O discurso de André Villas-Boas na última Assembleia Geral do FC Porto demonstrou aquilo que temos vindo a referir: alguém bem preparado, que apresenta factos e que pretende imprimir um novo rumo ao seu clube. Abordou de uma forma pragmática a degradação do património do FC Porto clube e SAD. Tocou em dois pontos sensíveis e que ninguém respondeu: questionou se esta administração também hipoteca o seu património familiar à proporção e velocidade com que hipoteca o futuro do FC Porto. Aqui, indiretamente, a mensagem que quis passar foi que a administração está no FC Porto a servir-se da instituição e não a servi-la. Quem serve, gere os recursos como se fossem seus, com eficiência e rigor.

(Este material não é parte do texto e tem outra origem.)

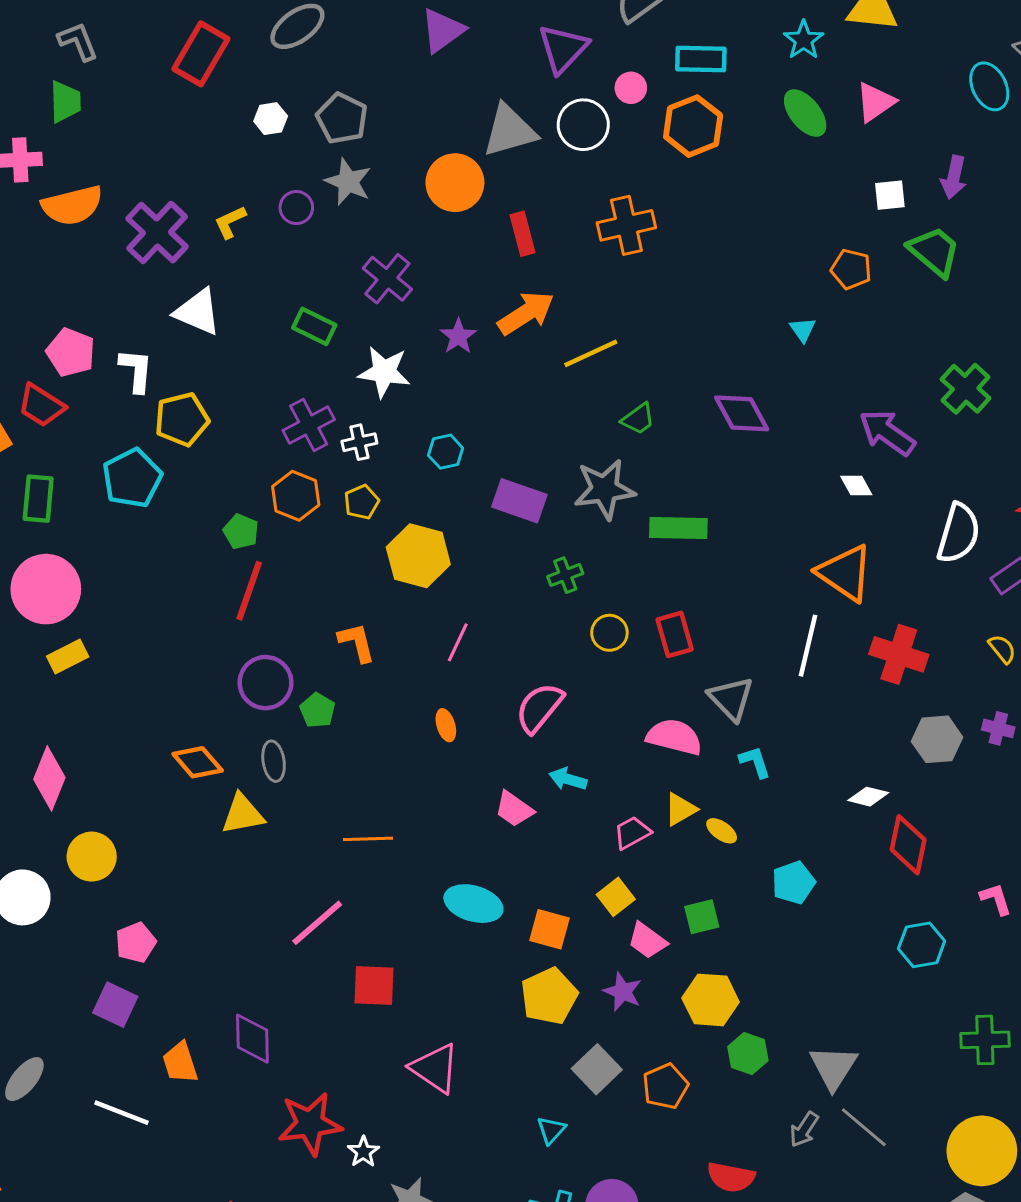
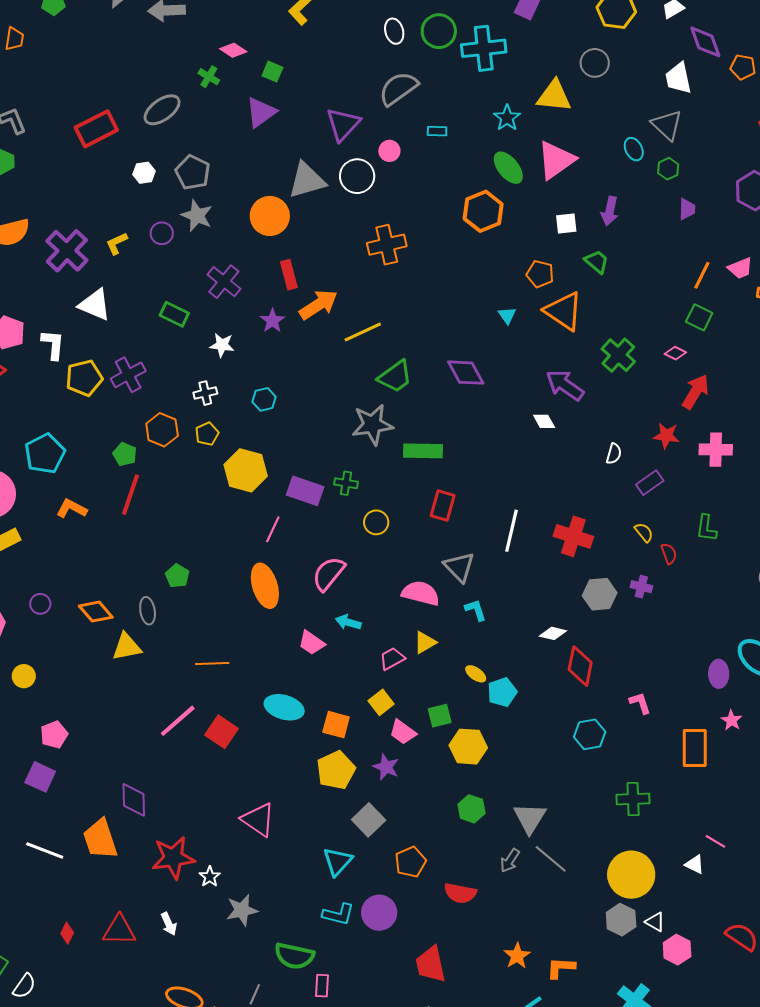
red rectangle: (201, 54) -> (96, 129), turned 33
cyan rectangle: (701, 59) -> (437, 131), size x0.6
cyan ellipse: (989, 86) -> (634, 149), size x0.7
pink triangle: (875, 102) -> (556, 160), size x1.4
orange hexagon: (693, 126) -> (483, 211), moved
red rectangle: (522, 234) -> (289, 275), moved
green trapezoid: (934, 251) -> (597, 262), size x0.7
white star: (384, 372) -> (222, 345), size x0.7
green trapezoid: (638, 419) -> (395, 377), size x1.5
purple cross: (309, 425) -> (128, 375), moved
cyan pentagon: (132, 478) -> (45, 454), moved
purple rectangle: (519, 501) -> (305, 491), moved
white semicircle: (959, 533) -> (614, 454), size x0.5
orange triangle: (845, 573) -> (564, 311), moved
green cross: (565, 575) -> (346, 483), turned 30
red rectangle: (675, 634) -> (443, 506), moved, turned 32
orange L-shape: (357, 642) -> (72, 509), moved, turned -48
purple circle: (265, 683) -> (40, 604), moved, size x0.6
orange ellipse: (446, 725) -> (265, 586), size x2.0
yellow ellipse: (722, 831) -> (476, 674), moved
yellow circle: (92, 857) -> (24, 676), size x0.7
red square: (374, 986) -> (222, 732), moved, turned 32
yellow hexagon: (711, 1000) -> (468, 747), moved
orange trapezoid: (180, 1063) -> (100, 839), moved, size x1.4
orange pentagon: (665, 1086) -> (410, 862), moved
cyan triangle: (551, 1130) -> (338, 862), size x1.5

O segundo ponto foi a forma como marcou a sua posição na aprovação ou recusa das contas. Afirmou que aprovava as contas se a administração devolvesse o prémio que recebeu (€1.600M). Foi interessante verificar que ninguém ligado à administração tocou nestes dois pontos. Aliás, o discurso tanto de Pinto da Costa como o de Fernando Gomes foram no sentido de encontrar algo pessoal que pudessem expor de Villas-Boas. Este pode ter sido o primeiro round de vários que ainda irão existir. Estrategicamente, temos duas abordagens diferentes: uma com visão, que aborda o FC Porto e se preocupa em apontar um caminho e um projeto; outra que vive do populismo e que se foca em abordagens pessoais, em vez de explicar os problemas e as soluções que têm para o clube.

Roger Schmidt - desnorte?

Depois de uma boa primeira parte frente ao Inter na qual a equipa, a espaços, fez lembrar o Benfica da última época, os segundos 45 minutos voltaram a demonstrar um Benfica receoso, que desconfia de si mesmo e que não tem no banco um treinador com capacidade para ajudar a equipa quando esta mais precisa. Roger Schmidt não só não teve a capacidade de analisar o que estava a acontecer em campo na segunda parte, como, no final do jogo, não soube comunicar da melhor forma. É verdade que o Benfica acabou por empatar um jogo que esteve a ganhar por 3-0. Também é verdade que a equipa encarnada marcou três golos a um Inter que na Liga dos Campeões só tinha sofrido dois. Na primeira parte conseguiu condicionar a construção do adversário através de uma pressão e reação à perda eficaz, como foi exemplo o segundo golo encarnado. Estes foram apenas alguns dos pontos que o treinador encarnado poderia ter abordado e valorizado. Ao invés, preferiu focar-se no árbitro. Aqui surgem diferentes interpretações: será que Schmidt falou do árbitro para desviar as atenções e não ter de falar da falta de equilíbrio tático nas transições defensivas (problema que está identificado há muito tempo, mas que nunca foi corrigido) e também mental que a equipa demonstrou na segunda parte? Ou acredita mesmo que o empate foi culpa do árbitro e não consegue ver os defeitos da sua equipa?

Uma coisa é certa: neste momento, Roger Schmidt não só está nervoso como parece perdido. A forma como mexeu na equipa aos 90+9’ é mais um facto que suporta o desnorte que o treinador encarnado tem vindo a demonstrar dentro e fora dos relvados.